Serbis

| Philippines |
En première suisse | Cannes 08, en compétition
de Brillante Mendoza



Depuis quatre ans, une nouvelle génération de jeunes réalisateurs, dite «digitale», ranime de façon étourdissante un cinéma philippin un brin assoupi depuis la mort de Lino Brocka en 1991. Réalisés en marge du système qui produit des films commerciaux diffusés sur les chaînes satellitaires destinées aux millions de travailleurs émigrés philippins, leurs longs-métrages réalisés en numérique participent d’une esthétique de la pénurie libératrice. Venu de la publicité, Brillante Mendoza a littéralement médusé les critiques à Cannes avec «Serbis» dont l’action est située dans un cinéma décrépit qui diffuse des vieilles bandes érotiques des années septante.

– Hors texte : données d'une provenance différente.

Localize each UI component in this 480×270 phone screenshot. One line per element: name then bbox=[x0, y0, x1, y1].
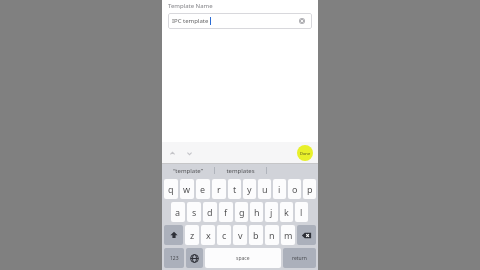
button[interactable]: 123 bbox=[164, 248, 184, 268]
staticText: p bbox=[307, 183, 313, 195]
button[interactable]: w bbox=[180, 179, 194, 199]
staticText: l bbox=[300, 206, 303, 218]
staticText: s bbox=[192, 206, 197, 218]
button[interactable]: templates bbox=[215, 164, 266, 177]
staticText: z bbox=[190, 229, 195, 241]
button[interactable]: h bbox=[250, 202, 263, 222]
staticText: v bbox=[238, 229, 243, 241]
staticText: n bbox=[269, 229, 275, 241]
button[interactable]: c bbox=[217, 225, 231, 245]
staticText: h bbox=[254, 206, 260, 218]
staticText: u bbox=[262, 183, 268, 195]
button[interactable]: y bbox=[243, 179, 256, 199]
staticText: a bbox=[175, 206, 181, 218]
button[interactable]: q bbox=[164, 179, 178, 199]
button[interactable]: o bbox=[288, 179, 301, 199]
button[interactable]: z bbox=[185, 225, 199, 245]
staticText: d bbox=[207, 206, 213, 218]
button[interactable]: Next field bbox=[182, 146, 196, 160]
button[interactable]: b bbox=[249, 225, 263, 245]
staticText: y bbox=[247, 183, 252, 195]
button[interactable]: space bbox=[205, 248, 281, 268]
staticText: space bbox=[236, 255, 250, 262]
staticText: r bbox=[217, 183, 221, 195]
button[interactable]: Shift bbox=[164, 225, 183, 245]
button[interactable]: s bbox=[187, 202, 201, 222]
staticText: q bbox=[168, 183, 174, 195]
button[interactable]: a bbox=[171, 202, 185, 222]
button[interactable]: return bbox=[283, 248, 316, 268]
button[interactable]: f bbox=[219, 202, 233, 222]
button[interactable]: Done bbox=[297, 145, 313, 161]
button[interactable]: d bbox=[203, 202, 217, 222]
staticText: f bbox=[224, 206, 228, 218]
staticText: m bbox=[284, 229, 293, 241]
staticText: b bbox=[253, 229, 259, 241]
button[interactable]: x bbox=[201, 225, 215, 245]
staticText: templates bbox=[226, 167, 255, 175]
button[interactable]: Clear text bbox=[296, 15, 308, 27]
button[interactable]: p bbox=[303, 179, 316, 199]
staticText: 123 bbox=[170, 255, 179, 262]
staticText: g bbox=[239, 206, 245, 218]
staticText: “template” bbox=[173, 167, 203, 175]
staticText: x bbox=[206, 229, 211, 241]
staticText: t bbox=[233, 183, 237, 195]
button[interactable]: l bbox=[295, 202, 308, 222]
button[interactable]: i bbox=[273, 179, 286, 199]
button[interactable]: Delete bbox=[297, 225, 316, 245]
staticText: Template Name bbox=[168, 2, 213, 10]
button[interactable]: k bbox=[280, 202, 293, 222]
button[interactable]: “template” bbox=[162, 164, 214, 177]
button[interactable]: r bbox=[212, 179, 226, 199]
button[interactable]: t bbox=[228, 179, 241, 199]
button[interactable]: n bbox=[265, 225, 279, 245]
button[interactable]: Switch keyboard bbox=[186, 248, 203, 268]
staticText: k bbox=[284, 206, 289, 218]
staticText: o bbox=[292, 183, 298, 195]
staticText: Done bbox=[300, 151, 311, 156]
staticText: IPC template bbox=[172, 17, 209, 25]
button[interactable]: Previous field bbox=[165, 146, 179, 160]
staticText: c bbox=[222, 229, 227, 241]
button[interactable]: e bbox=[196, 179, 210, 199]
staticText: w bbox=[183, 183, 191, 195]
button[interactable]: v bbox=[233, 225, 247, 245]
button[interactable]: g bbox=[235, 202, 248, 222]
staticText: e bbox=[200, 183, 206, 195]
staticText: return bbox=[292, 255, 307, 262]
button[interactable]: u bbox=[258, 179, 271, 199]
button[interactable]: j bbox=[265, 202, 278, 222]
staticText: i bbox=[278, 183, 281, 195]
staticText: j bbox=[270, 206, 273, 218]
button[interactable]: m bbox=[281, 225, 295, 245]
button[interactable]: IPC template bbox=[168, 13, 312, 29]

Au bord de l’implosion, la famille Pineda exploite la salle et, surtout, gère tous les trafics sexuels qui s’y trament sous le couvert des projections. Ordonnatrice de ce chaos, la grand-mère fait mine de s’agacer de l’origine de ses revenus, mais elle se garde de mettre un terme à ce ghetto, car elle sait bien qu’il n’existe pas de salut financier aux Philippines, hors le sexe! En résulte un film à nul autre pareil, qui capte une vitalité désespérée dont le paradoxe nous hantera longtemps. Dans la vraie vie, le cinéma s’appelle aussi le «Family», espérons qu’aucun enfant n’y circule avec son tricycle… A voir absolument!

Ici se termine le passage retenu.